Can Wal-Mart Be Sustainable?
Recently, Wal-Mart has been rolling out plans for what it calls a sustainability index — a measure of how green the products it sells really are. It is asking each of its suppliers, an enormous list of businesses, 15 questions about the life of their products from manufacturing through disposal: questions about greenhouse gas emissions, social responsibility, waste reduction initiatives and water use.
It is a sound idea. And probably a very good marketing tool. Given Wal-Mart’s huge purchasing power, if it is done right it could promote both much-needed transparency and more environmentally sensitive practices.
Wal-Mart has already created a Sustainability Index Consortium, which will include environmental groups and other nonprofits, universities and businesses.

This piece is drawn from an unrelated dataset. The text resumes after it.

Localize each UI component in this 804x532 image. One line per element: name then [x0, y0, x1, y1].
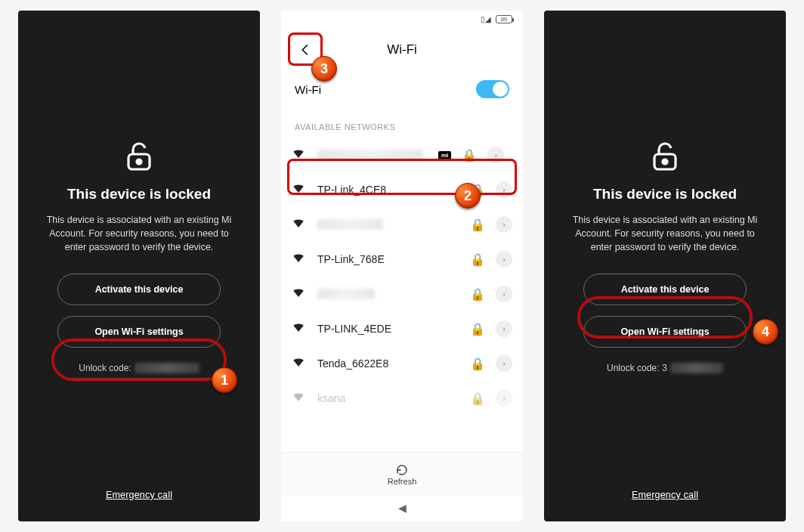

The consortium will create the criteria for the index, and will share with Wal-Mart the task of building a product-by-product database measuring the environmental impact of each product’s life cycle.
Wal-Mart seems aware that the success of its effort to reveal the environmental transparency of its suppliers will depend on the transparency of its own efforts — including the degree to which it collaborates with critics.
The company plans to do more with the index than simply using it to guide its own purchases from suppliers. This database could inform consumers as well. To that end, Wal-Mart hopes to put a readable version of it in every aisle so that consumers can gauge the environmental impact of their purchases.
Wal-Mart has done consistently well by selling at low prices. Historically, however, cheap goods have often reflected careless and unsustainable environmental practices — clear-cutting entire forests, for instance, which is cheaper than selective logging. If Wal-Mart successfully combines cut-rate prices with high-class environmental stewardship, other businesses should follow.